Baby Juliet was born on October 4, 2012.

Donna turned 59. She retired on a Friday and was in the car the next morning, headed for Washington.

Moving here brought a whole series of new beginnings.

Sticker shock, for one thing.

Donna, who never much liked traffic, girded herself for a commute between her new home in Woodbridge and Juliet’s home in Alexandria.

And being grandparents to Juliet and her little brother, Lincoln, has brought more moments of pure joy than Donna can express.

But something else changed along with Donna’s zip code.

“Suddenly, we were seeing people who were very different from us, and that’s not something we had much of in Kansas City,” she said.

Donna’s first job was in a cafeteria making crab delight sandwiches when she was 15. That’s the first place she encountered black people; two of the chefs were black.

“Even as an adult, I had one teacher friend who was black, but that was about it,” Donna said. “You really had to go out of your way there to see people who weren’t white.”

In Woodbridge, the Grosses found a home in a very diverse neighborhood. So many of their neighbors not only look different from them, they have very different life stories.

Earlier this summer, the Grosses attended the Ramadan fast-breaking meal at BPC that the church shared with friends from the Ezher Bloom mosque.

“We walked in, and I thought, I have never been to anything like this.
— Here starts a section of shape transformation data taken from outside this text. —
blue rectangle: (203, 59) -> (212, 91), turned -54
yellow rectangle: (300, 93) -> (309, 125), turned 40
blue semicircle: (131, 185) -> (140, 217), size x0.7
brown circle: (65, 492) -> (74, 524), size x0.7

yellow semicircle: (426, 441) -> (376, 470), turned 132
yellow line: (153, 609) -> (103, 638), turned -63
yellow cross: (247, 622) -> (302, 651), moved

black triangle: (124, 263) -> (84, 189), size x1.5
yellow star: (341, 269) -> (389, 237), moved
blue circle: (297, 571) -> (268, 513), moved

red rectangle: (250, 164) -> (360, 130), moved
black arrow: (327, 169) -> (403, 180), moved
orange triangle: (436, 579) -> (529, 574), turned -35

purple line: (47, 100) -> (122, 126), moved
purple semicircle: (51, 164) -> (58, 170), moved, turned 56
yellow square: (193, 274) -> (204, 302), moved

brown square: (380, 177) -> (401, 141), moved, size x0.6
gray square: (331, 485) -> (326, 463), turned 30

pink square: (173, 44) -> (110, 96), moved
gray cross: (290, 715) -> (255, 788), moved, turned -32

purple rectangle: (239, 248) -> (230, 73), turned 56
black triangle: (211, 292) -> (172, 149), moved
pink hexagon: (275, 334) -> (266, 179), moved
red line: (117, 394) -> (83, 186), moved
This is an opportunity we would never have had if we had not made this move.”

Donna was a little nervous about the food, which the Muslim guests brought. “I’m a super picky eater,” she said.

But she enjoyed it. And more than that, she found her table companions delightful. The Grosses happened to sit with members of the Culha family; Evren and Meryem have three kids. (The two families are pictured below, at the dinner.) “My granddaughter [Juliet] is really shy, but after about 30 minutes, she was sharing the same chair [with one of the Culha kids]. I think kids help to break the ice.”
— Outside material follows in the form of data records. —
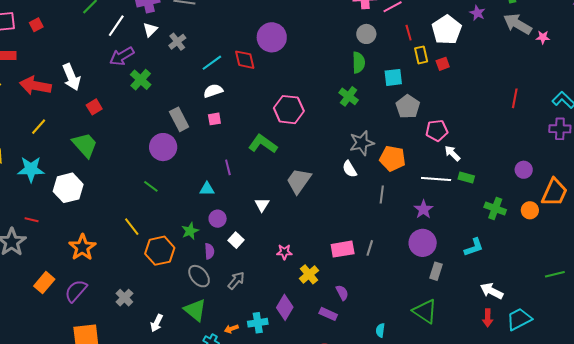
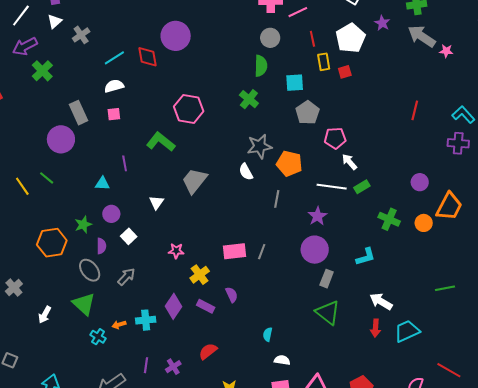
green rectangle: (466, 178) -> (362, 187), turned -49
yellow line: (132, 227) -> (22, 186), moved
green triangle: (425, 311) -> (328, 313), moved
purple rectangle: (328, 314) -> (206, 306), moved

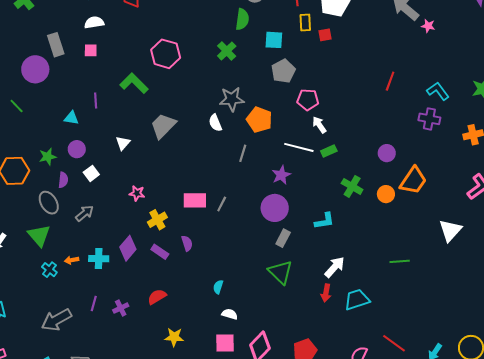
white arrow: (381, 301) -> (335, 267), turned 95

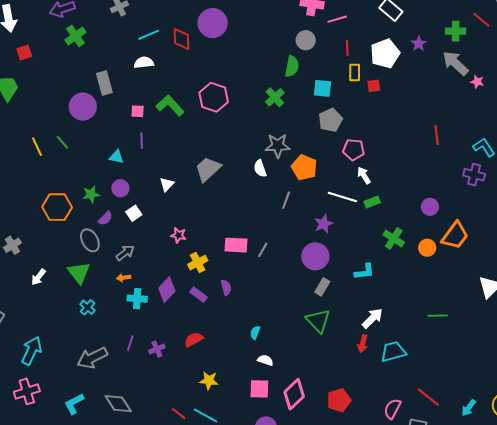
pink square: (91, 50) -> (138, 111), moved
red line: (390, 81) -> (437, 135), turned -30
green L-shape: (134, 83) -> (170, 105), moved
purple semicircle: (63, 180) -> (105, 218), turned 35
orange arrow: (72, 260) -> (124, 278), moved

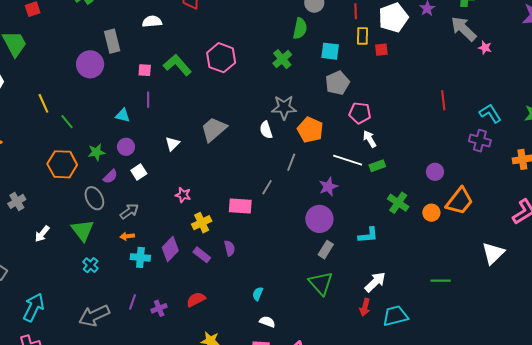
green line: (62, 142) -> (67, 122), moved
gray line: (263, 250) -> (267, 187), moved

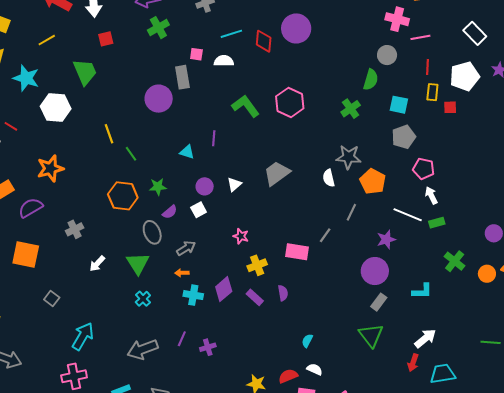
pink square: (145, 70) -> (196, 54), moved
purple circle: (126, 147) -> (205, 186), moved
red semicircle: (196, 299) -> (288, 376), moved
At the end of the evening, the couple asked the Grosses if they would like to join them in their home for an Iftar (fast-breaking) dinner.

“I was so touched and honored,” Donna said.
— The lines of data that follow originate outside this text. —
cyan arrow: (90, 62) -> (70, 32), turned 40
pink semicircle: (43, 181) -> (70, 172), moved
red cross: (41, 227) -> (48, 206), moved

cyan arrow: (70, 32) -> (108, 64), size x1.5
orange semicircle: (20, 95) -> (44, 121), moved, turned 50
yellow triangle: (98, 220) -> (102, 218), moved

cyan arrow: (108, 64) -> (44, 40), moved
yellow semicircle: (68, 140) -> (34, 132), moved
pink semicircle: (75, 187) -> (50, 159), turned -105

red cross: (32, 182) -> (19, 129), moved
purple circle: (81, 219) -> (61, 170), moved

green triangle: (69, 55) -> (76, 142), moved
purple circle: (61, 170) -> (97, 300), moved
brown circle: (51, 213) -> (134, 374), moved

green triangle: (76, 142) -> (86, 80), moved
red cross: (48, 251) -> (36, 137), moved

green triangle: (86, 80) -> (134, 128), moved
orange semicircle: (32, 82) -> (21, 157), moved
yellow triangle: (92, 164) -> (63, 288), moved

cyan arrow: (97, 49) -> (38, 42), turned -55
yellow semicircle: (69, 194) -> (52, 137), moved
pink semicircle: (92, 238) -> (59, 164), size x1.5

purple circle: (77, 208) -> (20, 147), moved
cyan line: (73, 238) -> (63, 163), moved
They all gathered a few weeks later in the Culha’s Fairfax apartment, Donna sitting on the floor, playing with the kids, Allen and her son Justin talking with Evren about politics.

A few weeks later, the Grosses returned the favor and included the Culha family at Lincoln’s birthday party, where they shared fried rice and chocolate cake.

It’s an unexpected, beautiful friendship.

“This change in our lives, at this stage in our lives, it has opened us up more,” Donna said. “I am so grateful.”